BRIEF — Please copy all of the data that follows exactly, leaving any pictures out.

[Start of Attachment]

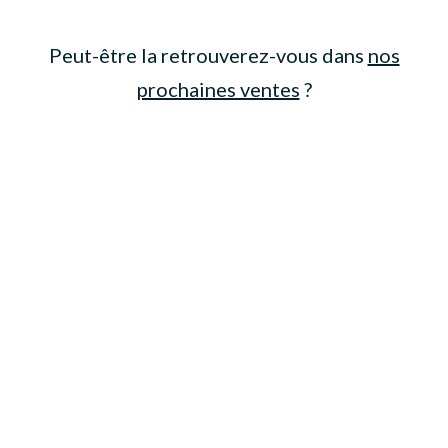
Peut-être la retrouverez-vous dans
nos
prochaines ventes
?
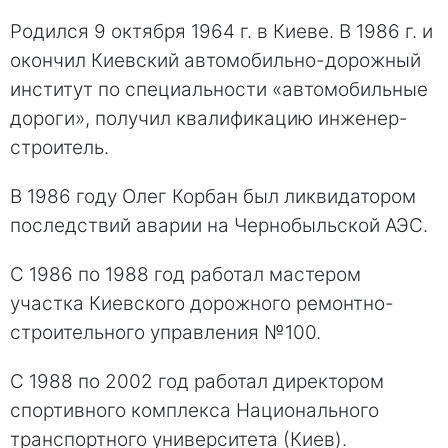
Родился 9 октября 1964 г. в Киеве. В 1986 г. и
окончил Киевский автомобильно-дорожный
институт по специальности «автомобильные
дороги», получил квалификацию инженер-
строитель.
В 1986 году Олег Корбан был ликвидатором
последствий аварии на Чернобыльской АЭС.
С 1986 по 1988 год работал мастером
участка Киевского дорожного ремонтно-
строительного управления №100.
С 1988 по 2002 год работал директором
спортивного комплекса Национального
транспортного университета (Киев).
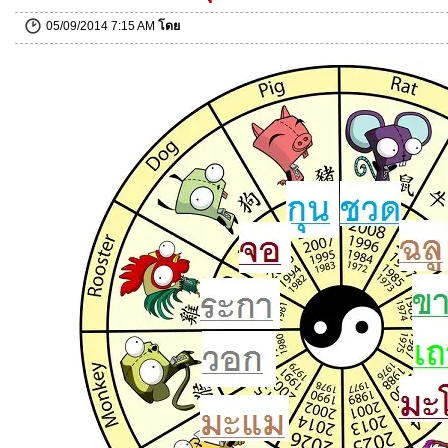
05/09/2014 7:15 AM
โดย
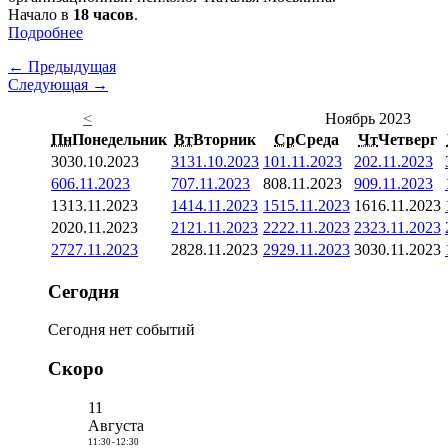
Начало в
18 часов
.
Подробнее
← Предыдущая
Следующая →
<
Ноябрь 2023
Пн
Понедельник
Вт
Вторник
Ср
Среда
Чт
Четверг
30
30.10.2023
31
31.10.2023
1
01.11.2023
2
02.11.2023
6
06.11.2023
7
07.11.2023
8
08.11.2023
9
09.11.2023
13
13.11.2023
14
14.11.2023
15
15.11.2023
16
16.11.2023
20
20.11.2023
21
21.11.2023
22
22.11.2023
23
23.11.2023
27
27.11.2023
28
28.11.2023
29
29.11.2023
30
30.11.2023
Сегодня
Сегодня нет событий
Скоро
11
Августа
11:30
-
12:30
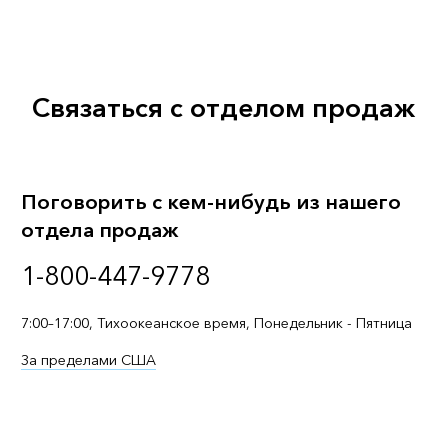
Связаться с отделом продаж
Поговорить с кем-нибудь из нашего
отдела продаж
1-800-447-9778
7:00–17:00, Тихоокеанское время, Понедельник - Пятница
За пределами США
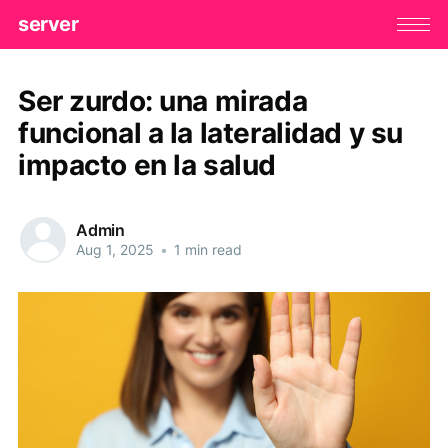
server
Ser zurdo: una mirada
funcional a la lateralidad y su
impacto en la salud
Admin
Aug 1, 2025
•
1 min read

[End of Attachment]

RESULT OF THIS TASK —
Peut-être la retrouverez-vous dans
nos
prochaines ventes
?
Родился 9 октября 1964 г. в Киеве. В 1986 г. и
окончил Киевский автомобильно-дорожный
институт по специальности «автомобильные
дороги», получил квалификацию инженер-
строитель.
В 1986 году Олег Корбан был ликвидатором
последствий аварии на Чернобыльской АЭС.
С 1986 по 1988 год работал мастером
участка Киевского дорожного ремонтно-
строительного управления №100.
С 1988 по 2002 год работал директором
спортивного комплекса Национального
транспортного университета (Киев).
05/09/2014 7:15 AM
โดย
Начало в
18 часов
.
Подробнее
← Предыдущая
Следующая →
<
Ноябрь 2023
Пн
Понедельник
Вт
Вторник
Ср
Среда
Чт
Четверг
30
30.10.2023
31
31.10.2023
1
01.11.2023
2
02.11.2023
6
06.11.2023
7
07.11.2023
8
08.11.2023
9
09.11.2023
13
13.11.2023
14
14.11.2023
15
15.11.2023
16
16.11.2023
20
20.11.2023
21
21.11.2023
22
22.11.2023
23
23.11.2023
27
27.11.2023
28
28.11.2023
29
29.11.2023
30
30.11.2023
Сегодня
Сегодня нет событий
Скоро
11
Августа
11:30
-
12:30
Связаться с отделом продаж
Поговорить с кем-нибудь из нашего
отдела продаж
1-800-447-9778
7:00–17:00, Тихоокеанское время, Понедельник - Пятница
За пределами США
server
Ser zurdo: una mirada
funcional a la lateralidad y su
impacto en la salud
Admin
Aug 1, 2025
•
1 min read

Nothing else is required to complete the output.